Non profit
INVALIDI CIVILI. Solo il 23% ha contatti con un’associazione
Presentato il Libro bianco: uno studio su 750 persone
Le prestazioni di invalidità sono 5 milioni in Italia con una spesa che si aggira attorno ai 26 miliardi di euro l’anno, pari all’1,7% del Pil. Lo rivela il rapporto del monitoraggio dei trasferimenti monetari per invalidità civile, a cura del ministero del Welfare, illustrato oggi a Roma alla presentazione del Libro bianco sull’invalidità civile in Italia, frutto a sua volta di una ricerca durata tre anni in sei regioni del Nord e del Centro.
Secondo il rapporto presentato alla vigilia della Giornata europea per le persone disabili, sono 2 milioni i trattamenti di invalidità previdenziali destinati a persone con alle spalle una sufficiente storia lavorativa, un milione le pensioni di invalidità civile e 2 milioni le indennità di accompagnamento. Cifre che non tengono conto pero’ di tutte le prestazioni di invalidità trasformatesi in pensioni sociali o di vecchiaia al compimento dei 60 o 65 anni richiesti dalla normativa. Inoltre la spesa per l’invalidità civile è prevista in aumento nel 2008, secondo il bilancio preventivo dell’Inps.
Per conoscere le necessità e la storia degli invalidi civili il ministero del Welfare ha finanziato la ricerca, durata tre anni, che ha portato al Libro bianco, a cura di Matilde Leonardi, neurologa e pediatra, responsabile della struttura disabilità della Fondazione Irccs Istituto neurologico Carlo Besta di Milano.
Un lavoro frutto della collaborazione tra il Besta, la Fish (Federazione italiana per il superamento dell’handicap) e la Fian (Federazione italiana associazioni neurologiche).
Solo sei regioni italiane Il lavoro si è svolto in sei regioni del Centro-Nord:Friuli, Lombardia, Piemonte, Marche, Umbria e Lazio. «Non è stato possibile coinvolgere Asl dell’area meridionale e insulare del Paese», precisa la ricercatrice Leonardi. “Questo è molto grave – ha commentato il sottosegretario al Welfare, Eugenia Roccella – non si è riusciti a fare l’indagine al Sud”.

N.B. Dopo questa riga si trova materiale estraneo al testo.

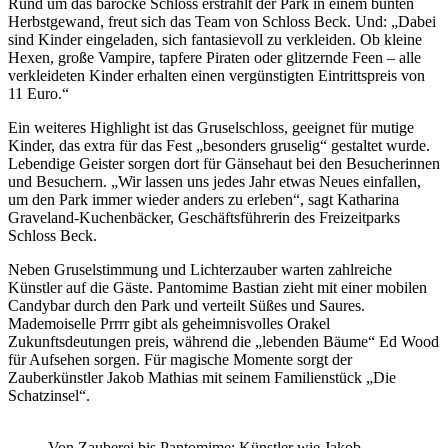
Rund um das barocke Schloss erstrahlt der Park in einem bunten
Herbstgewand, freut sich das Team von Schloss Beck. Und: „Dabei
sind Kinder eingeladen, sich fantasievoll zu verkleiden. Ob kleine
Hexen, große Vampire, tapfere Piraten oder glitzernde Feen – alle
verkleideten Kinder erhalten einen vergünstigten Eintrittspreis von
11 Euro.“
Ein weiteres Highlight ist das Gruselschloss, geeignet für mutige
Kinder, das extra für das Fest „besonders gruselig“ gestaltet wurde.
Lebendige Geister sorgen dort für Gänsehaut bei den Besucherinnen
und Besuchern. „Wir lassen uns jedes Jahr etwas Neues einfallen,
um den Park immer wieder anders zu erleben“, sagt Katharina
Graveland-Kuchenbäcker, Geschäftsführerin des Freizeitparks
Schloss Beck.
Neben Gruselstimmung und Lichterzauber warten zahlreiche
Künstler auf die Gäste. Pantomime Bastian zieht mit einer mobilen
Candybar durch den Park und verteilt Süßes und Saures.
Mademoiselle Prrrr gibt als geheimnisvolles Orakel
Zukunftsdeutungen preis, während die „lebenden Bäume“ Ed Wood
für Aufsehen sorgen. Für magische Momente sorgt der
Zauberkünstler Jakob Mathias mit seinem Familienstück „Die
Schatzinsel“.
Von Zauberei bis Pantomime: Künstler wie Jakob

750 persone. La ricerca si è basata sulla selezione di un campione di circa 750 persone con disabilità. Le interviste sono state raccolte e analizzate alla luce dell’Icf (la classificazione del funzionamento, della salute e della disabilità messa a punto dall’Oms).
Le cause dell’invalidità: nel 30,2% dei casi alla base ci sono malattie del sistema nervoso e degli organi di senso. Ma anche i tumori (18,1%) e i disturbi psichici (13,5%).
Famiglia. Nel campione studiato la dipendenza della famiglia d’origine è alta. Il 78% vive in casa e viene supportato dai familiari, la fgamiglia è quindi un importante punto di riferimento.
Associazionismo. Molti intervistati non conoscono alcuna associazione di persone disabili, nè a livello locale nè a livello nazionale. Solo il 23% ha contatti con qualche forma di associazionismo. “E non sempre i servizi sociali sono dei facilitatori per queste persone e per queste famiglie – ha detto la Roccella – Occorre migliorare l’accesso ai servizi e monitorare la spesa sociale, per capire come si muovono i flussi di denaro: perchè i soldi ci sono. Come dimostra il fatto che il Fondo per la non autosufficienza non sia stato tagliato. Bisogna lavorare per costruire un welfare a misura di persona disabile”.
Punti critici emersi dal Libro bianco:
-Leggi La frammentazione delle leggi per l’accertamento dello status di persona con invalidità, la difformità dei flussi dei dati e l’assenza di un linguaggio comune.
-Scuola non dell’obbligo. La scuola dell’obbligo sembra rispondere bene, quella superiore e universitaria pare un sistema fragile. La mobilità sembra costituire uno dei problemi più gravi.
-Lavoro. Soltanto un numero ristretto degli invalidi civili lavora (17,1%), «e in molti casi si rileva una solitudine del nucleo familiare». «C’è una difficoltà enorme per l’inserimento nel mondo del lavoro – ha evidenziato Giovanni Pagano, presidente della Fand (Federazione associazioni nazionali dei disabili) – Oggi un disabile grave, invalido al 100%, vive con 8 euro al giorno. Chiediamo di tener presente la quotidianità, le nostre esigenze di lavoro e di scuola».
Archivi delle Asl. In alcuni casi non sono aggiornati, in latri hanno dati imprecisi, come è emerso in 43 casi sui 750 monitorati.